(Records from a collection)
━━━━━━━━━━━━━━━━

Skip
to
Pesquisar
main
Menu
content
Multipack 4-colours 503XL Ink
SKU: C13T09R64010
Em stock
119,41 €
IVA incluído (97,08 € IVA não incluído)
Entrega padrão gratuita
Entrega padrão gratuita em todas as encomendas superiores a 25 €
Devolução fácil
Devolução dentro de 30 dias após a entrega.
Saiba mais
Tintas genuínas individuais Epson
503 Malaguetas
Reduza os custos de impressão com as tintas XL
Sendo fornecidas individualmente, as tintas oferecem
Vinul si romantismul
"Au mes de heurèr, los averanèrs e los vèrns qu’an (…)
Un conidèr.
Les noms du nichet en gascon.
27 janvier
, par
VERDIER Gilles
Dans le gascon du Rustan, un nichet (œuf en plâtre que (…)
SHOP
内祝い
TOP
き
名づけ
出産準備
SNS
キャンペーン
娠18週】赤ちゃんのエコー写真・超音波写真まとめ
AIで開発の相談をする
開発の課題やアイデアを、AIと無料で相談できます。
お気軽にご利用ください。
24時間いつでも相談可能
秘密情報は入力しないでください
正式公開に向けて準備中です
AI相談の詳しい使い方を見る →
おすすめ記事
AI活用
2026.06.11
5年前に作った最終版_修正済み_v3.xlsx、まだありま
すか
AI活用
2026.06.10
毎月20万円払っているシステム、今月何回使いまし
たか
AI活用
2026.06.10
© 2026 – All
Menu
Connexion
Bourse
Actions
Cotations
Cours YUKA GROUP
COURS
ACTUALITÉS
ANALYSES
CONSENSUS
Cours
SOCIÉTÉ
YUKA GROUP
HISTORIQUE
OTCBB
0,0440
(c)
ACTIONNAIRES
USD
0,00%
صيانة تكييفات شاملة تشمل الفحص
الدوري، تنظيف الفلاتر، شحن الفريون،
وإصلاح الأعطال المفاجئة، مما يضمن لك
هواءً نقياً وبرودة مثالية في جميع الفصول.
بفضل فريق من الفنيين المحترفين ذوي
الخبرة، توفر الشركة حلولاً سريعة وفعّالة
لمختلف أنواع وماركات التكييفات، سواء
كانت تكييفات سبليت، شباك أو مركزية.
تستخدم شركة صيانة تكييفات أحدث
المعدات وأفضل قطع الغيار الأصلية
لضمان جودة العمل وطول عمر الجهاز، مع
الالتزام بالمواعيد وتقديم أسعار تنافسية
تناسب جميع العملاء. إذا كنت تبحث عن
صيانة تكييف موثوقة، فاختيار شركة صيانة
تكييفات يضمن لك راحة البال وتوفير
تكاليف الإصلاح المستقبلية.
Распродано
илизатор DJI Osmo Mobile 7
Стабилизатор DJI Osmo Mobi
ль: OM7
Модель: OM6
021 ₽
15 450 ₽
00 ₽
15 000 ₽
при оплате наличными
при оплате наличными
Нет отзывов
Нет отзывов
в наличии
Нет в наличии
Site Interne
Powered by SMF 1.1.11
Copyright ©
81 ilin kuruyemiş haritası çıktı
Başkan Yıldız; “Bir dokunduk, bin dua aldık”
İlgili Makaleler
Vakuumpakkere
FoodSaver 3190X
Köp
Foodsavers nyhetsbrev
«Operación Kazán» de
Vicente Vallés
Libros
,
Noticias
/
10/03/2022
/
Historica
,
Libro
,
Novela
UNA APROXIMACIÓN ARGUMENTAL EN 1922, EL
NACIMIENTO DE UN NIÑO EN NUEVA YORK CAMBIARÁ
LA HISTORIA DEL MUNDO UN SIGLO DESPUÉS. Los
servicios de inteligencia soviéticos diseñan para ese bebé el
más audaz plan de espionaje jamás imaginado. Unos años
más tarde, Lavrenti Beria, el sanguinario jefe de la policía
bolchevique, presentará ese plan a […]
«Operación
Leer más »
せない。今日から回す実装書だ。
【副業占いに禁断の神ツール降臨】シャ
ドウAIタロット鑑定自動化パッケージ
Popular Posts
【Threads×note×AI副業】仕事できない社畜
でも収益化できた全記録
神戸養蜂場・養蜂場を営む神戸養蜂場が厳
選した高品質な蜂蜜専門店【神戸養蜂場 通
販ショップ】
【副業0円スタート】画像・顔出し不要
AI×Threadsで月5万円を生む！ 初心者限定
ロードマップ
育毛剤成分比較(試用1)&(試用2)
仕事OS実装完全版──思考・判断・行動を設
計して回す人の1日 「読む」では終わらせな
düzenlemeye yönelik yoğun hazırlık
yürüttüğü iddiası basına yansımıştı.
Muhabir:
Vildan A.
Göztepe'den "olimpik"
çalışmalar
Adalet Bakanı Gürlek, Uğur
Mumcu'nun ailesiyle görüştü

━━━━━━━━━━━━━━━━

- _Problem details_
While keeping every line the same, please copy out all the records.

- _Your solution_
Skip
to
Pesquisar
main
Menu
content
Multipack 4-colours 503XL Ink
SKU: C13T09R64010
Em stock
119,41 €
IVA incluído (97,08 € IVA não incluído)
Entrega padrão gratuita
Entrega padrão gratuita em todas as encomendas superiores a 25 €
Devolução fácil
Devolução dentro de 30 dias após a entrega.
Saiba mais
Tintas genuínas individuais Epson
503 Malaguetas
Reduza os custos de impressão com as tintas XL
Sendo fornecidas individualmente, as tintas oferecem
Vinul si romantismul
"Au mes de heurèr, los averanèrs e los vèrns qu’an (…)
Un conidèr.
Les noms du nichet en gascon.
27 janvier
, par
VERDIER Gilles
Dans le gascon du Rustan, un nichet (œuf en plâtre que (…)
SHOP
内祝い
TOP
き
名づけ
出産準備
SNS
キャンペーン
娠18週】赤ちゃんのエコー写真・超音波写真まとめ
AIで開発の相談をする
開発の課題やアイデアを、AIと無料で相談できます。
お気軽にご利用ください。
24時間いつでも相談可能
秘密情報は入力しないでください
正式公開に向けて準備中です
AI相談の詳しい使い方を見る →
おすすめ記事
AI活用
2026.06.11
5年前に作った最終版_修正済み_v3.xlsx、まだありま
すか
AI活用
2026.06.10
毎月20万円払っているシステム、今月何回使いまし
たか
AI活用
2026.06.10
© 2026 – All
Menu
Connexion
Bourse
Actions
Cotations
Cours YUKA GROUP
COURS
ACTUALITÉS
ANALYSES
CONSENSUS
Cours
SOCIÉTÉ
YUKA GROUP
HISTORIQUE
OTCBB
0,0440
(c)
ACTIONNAIRES
USD
0,00%
صيانة تكييفات شاملة تشمل الفحص
الدوري، تنظيف الفلاتر، شحن الفريون،
وإصلاح الأعطال المفاجئة، مما يضمن لك
هواءً نقياً وبرودة مثالية في جميع الفصول.
بفضل فريق من الفنيين المحترفين ذوي
الخبرة، توفر الشركة حلولاً سريعة وفعّالة
لمختلف أنواع وماركات التكييفات، سواء
كانت تكييفات سبليت، شباك أو مركزية.
تستخدم شركة صيانة تكييفات أحدث
المعدات وأفضل قطع الغيار الأصلية
لضمان جودة العمل وطول عمر الجهاز، مع
الالتزام بالمواعيد وتقديم أسعار تنافسية
تناسب جميع العملاء. إذا كنت تبحث عن
صيانة تكييف موثوقة، فاختيار شركة صيانة
تكييفات يضمن لك راحة البال وتوفير
تكاليف الإصلاح المستقبلية.
Распродано
илизатор DJI Osmo Mobile 7
Стабилизатор DJI Osmo Mobi
ль: OM7
Модель: OM6
021 ₽
15 450 ₽
00 ₽
15 000 ₽
при оплате наличными
при оплате наличными
Нет отзывов
Нет отзывов
в наличии
Нет в наличии
Site Interne
Powered by SMF 1.1.11
Copyright ©
81 ilin kuruyemiş haritası çıktı
Başkan Yıldız; “Bir dokunduk, bin dua aldık”
İlgili Makaleler
Vakuumpakkere
FoodSaver 3190X
Köp
Foodsavers nyhetsbrev
«Operación Kazán» de
Vicente Vallés
Libros
,
Noticias
/
10/03/2022
/
Historica
,
Libro
,
Novela
UNA APROXIMACIÓN ARGUMENTAL EN 1922, EL
NACIMIENTO DE UN NIÑO EN NUEVA YORK CAMBIARÁ
LA HISTORIA DEL MUNDO UN SIGLO DESPUÉS. Los
servicios de inteligencia soviéticos diseñan para ese bebé el
más audaz plan de espionaje jamás imaginado. Unos años
más tarde, Lavrenti Beria, el sanguinario jefe de la policía
bolchevique, presentará ese plan a […]
«Operación
Leer más »
せない。今日から回す実装書だ。
【副業占いに禁断の神ツール降臨】シャ
ドウAIタロット鑑定自動化パッケージ
Popular Posts
【Threads×note×AI副業】仕事できない社畜
でも収益化できた全記録
神戸養蜂場・養蜂場を営む神戸養蜂場が厳
選した高品質な蜂蜜専門店【神戸養蜂場 通
販ショップ】
【副業0円スタート】画像・顔出し不要
AI×Threadsで月5万円を生む！ 初心者限定
ロードマップ
育毛剤成分比較(試用1)&(試用2)
仕事OS実装完全版──思考・判断・行動を設
計して回す人の1日 「読む」では終わらせな
düzenlemeye yönelik yoğun hazırlık
yürüttüğü iddiası basına yansımıştı.
Muhabir:
Vildan A.
Göztepe'den "olimpik"
çalışmalar
Adalet Bakanı Gürlek, Uğur
Mumcu'nun ailesiyle görüştü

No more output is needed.